Trial by jury is among the most important features of the U.S. legal system. The Sixth Amendment to the U.S. Constitution reads, in part, "In all criminal prosecutions, the accused shall enjoy the right to a speedy and public trial, by an impartial jury of the State and district wherein the crime shall have been committed . . ." We also have a guaranteed right to trial by jury in many civil cases. In addition to having the right of a jury trial, citizens also have the right to engage in what has been called a "central mechanism for direct democracy in America." Initiative, when citizens put constitutional provisions or statutes on the ballot, and referendum, which lets the public vote on laws already passed, are both features that allow for the public to exercise democratic power, rather than elect others to represent their interests.

The federal courts draw juries, in large part, from voter registrations. The elections of President Obama drew the largest electorate ever (per capita).

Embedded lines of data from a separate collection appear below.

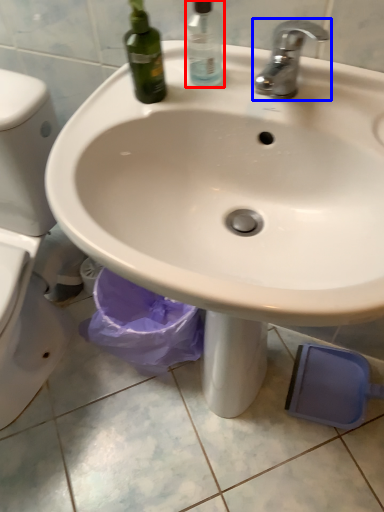 Question: Which of the following is the farthest to the observer, cleaning product (highlighted by a red box) or tap (highlighted by a blue box)?

Choices:
 (A) cleaning product
 (B) tap

Answer: (A) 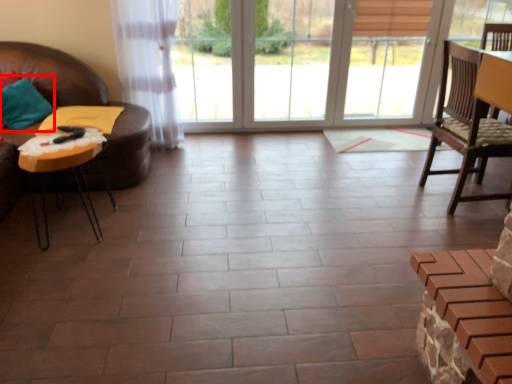 Question: From the image's perspective, where is pillow (annotated by the red box) located relative to table?

Choices:
 (A) below
 (B) above

Answer: (B) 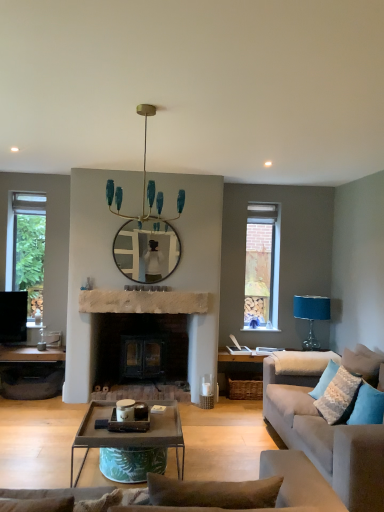 Identify the location of blank space situated above teal glass chandelier at upper center (from a real-world perspective). (146, 105). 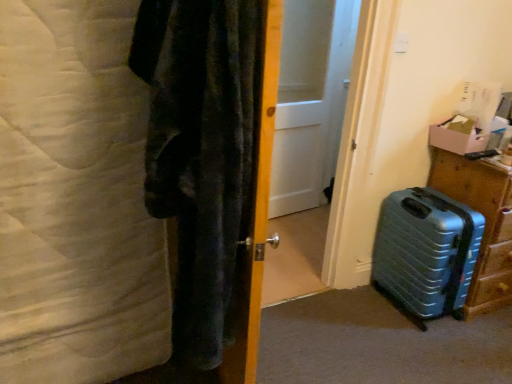 You are a GUI agent. You are given a task and a screenshot of the screen. Output one action in this format:
    pyautogui.click(x=<x>, y=<y>)
    Task: Click on the free space in front of metallic blue suitcase at lower right
    
    Given the screenshot: What is the action you would take?
    pyautogui.click(x=437, y=350) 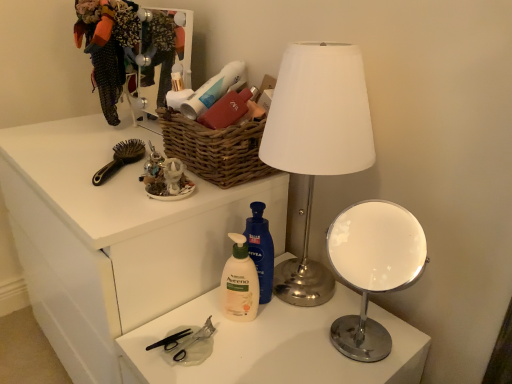 At what (x,y) coordinates should I click in order to perform the action: click on free space between chrome/metallic table lamp at right and white plastic pump bottle at center, the 2th cleaning product viewed from the left. Please return your answer as a coordinate pair (x, y). Looking at the image, I should click on (307, 323). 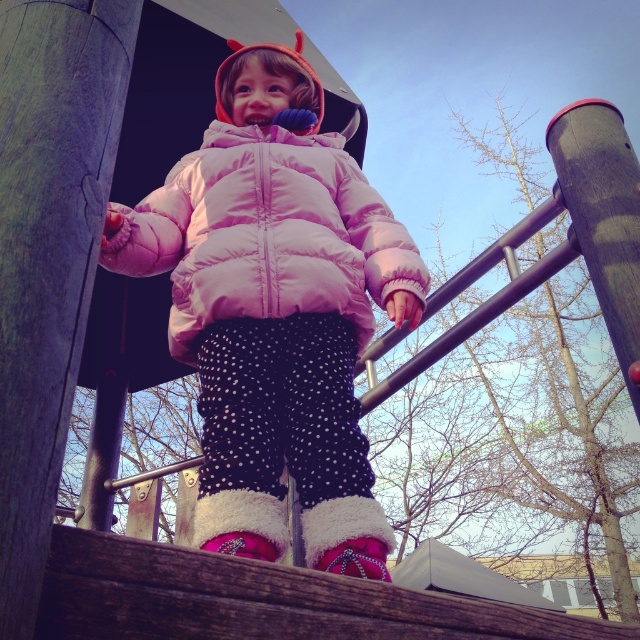 You are a photographer trying to capture a closeup shot of the pink quilted jacket at center and the smooth gray pole at upper right. Since the camera can only focus on one object at a time, which object should you focus on first to ensure it appears larger in the photo?

You should focus on the pink quilted jacket at center first because it is bigger than the smooth gray pole at upper right, so it will appear larger in the photo.

You are a parent at the park and want to ensure your child is safe. The child is wearing a pink quilted jacket at center and is near a smooth gray pole at upper right. Based on their positions, which object is closer to you as you look at the scene?

The pink quilted jacket at center is closer to you because the smooth gray pole at upper right is behind it.

The child is wearing a pink puffy jacket at center. Where exactly is the pink puffy jacket located in the image?

The pink puffy jacket at center is located at point (275, 310). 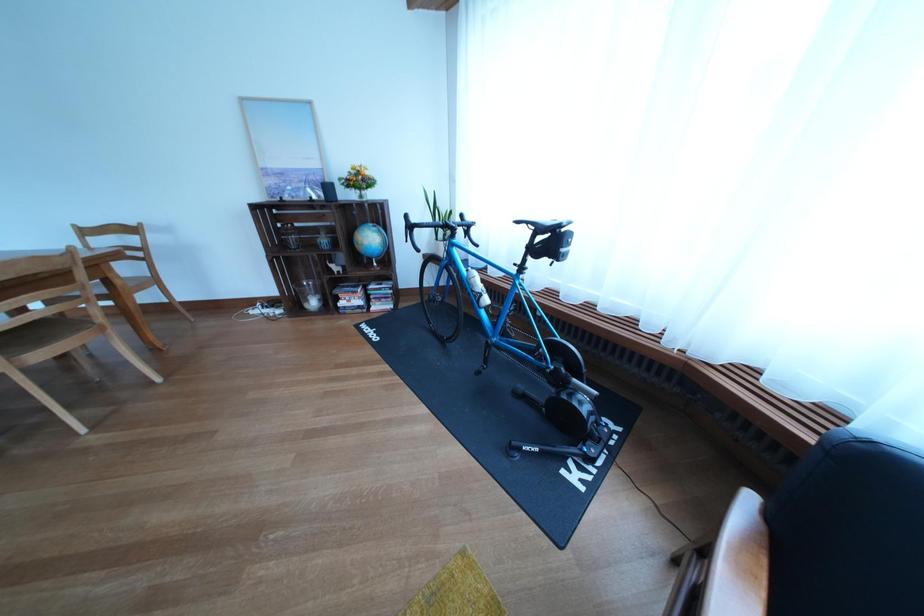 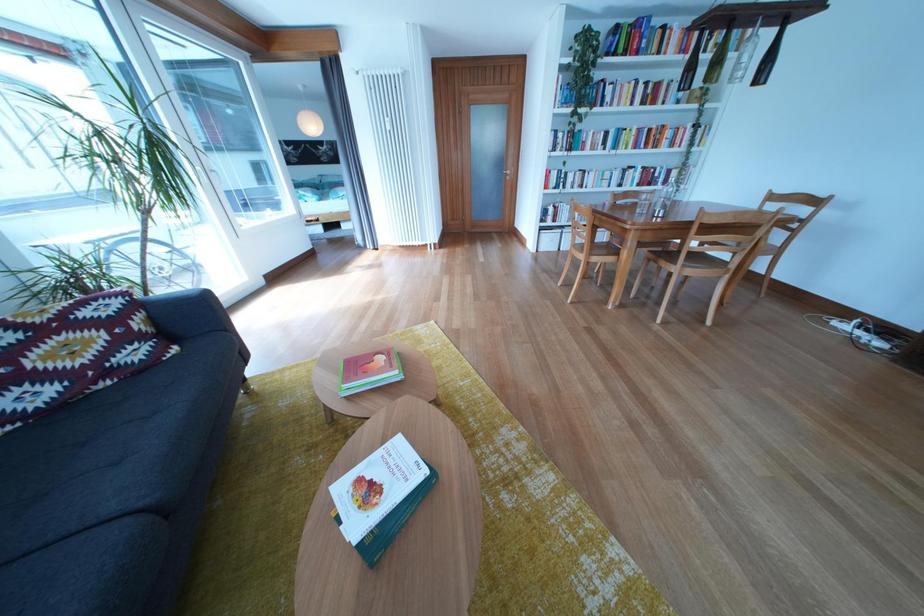 The first image is from the beginning of the video and the second image is from the end. How did the camera likely rotate when shooting the video?

The camera's rotation is toward left-down.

Racial minorities turned out in record numbers, notably changing the shape of political views on immigration reform.

Combine high minority turnout and jury selection, and you get more minority venirepeople (people who are called for jury duty but not necessarily on a jury.) Voters are restricted to casting votes in their districts, so drawing more minorities makes a more representative cross-section of a district. This is a good thing: more representative juries are more likely to be broadly impartial, as the Constitution requires. And if not, at least the juries are more representative of their districts, and the whole point of trial by jury is to be judged by one's peers.

But the consequences of voter turnout don't stop there. Increasing voter turnout makes it harder for the populace to take advantage of initiative and referendum, because in many jurisdictions the number of signatures cast must be a certain percentage of the voter turnout in a prior election: in Florida 8% of the turnout for the most recent presidential election. What that 8% equates to has gotten bigger, and in the past the past two elections, a lot bigger. Based on the 2000 election, in Florida, the magic number was 488,722 488,722. After 2008, the number was 668, 108 and after 2012, at least 677,934 (official numbers haven't been released yet). Whether the greater number is a good thing or not is subjective: some want fewer amendments to the constitution, so a larger number is better because amendments are harder to pass. Some want greater ability for citizens to make changes, and many states have far more ballot measures placed by their legislatures, so some people might want less turnout, at least for the purposes of this discussion. And some, like those who are appalled by the provision banning pig gestation crates in the Florida constitution want less ability for such changes. The change might be good, or it might be bad, but it's definitely change.

Consider this example: Governor Rick Scott of Florida took office on January 4, 2011. A little over a month later, he blocked federal funds for high-speed rail in Tampa Bay. A month later, in a Public Policy Polling poll, Governor Scott's approval rating was net -23 and worse than any other sitting governors. There was an outcry for his recall. However, Florida does not have recall, so the first step would be to add it to the Florida Constitution by initiative. For direct initiative, that would require 189,212 signatures more in now than less than a decade ago. It will also take more votes to allow marriage equality, and if it happened a decade later there might not be a "pregnant pigs" provision in the constitution. Having a nonwhite candidate had wider ripples than we may realize.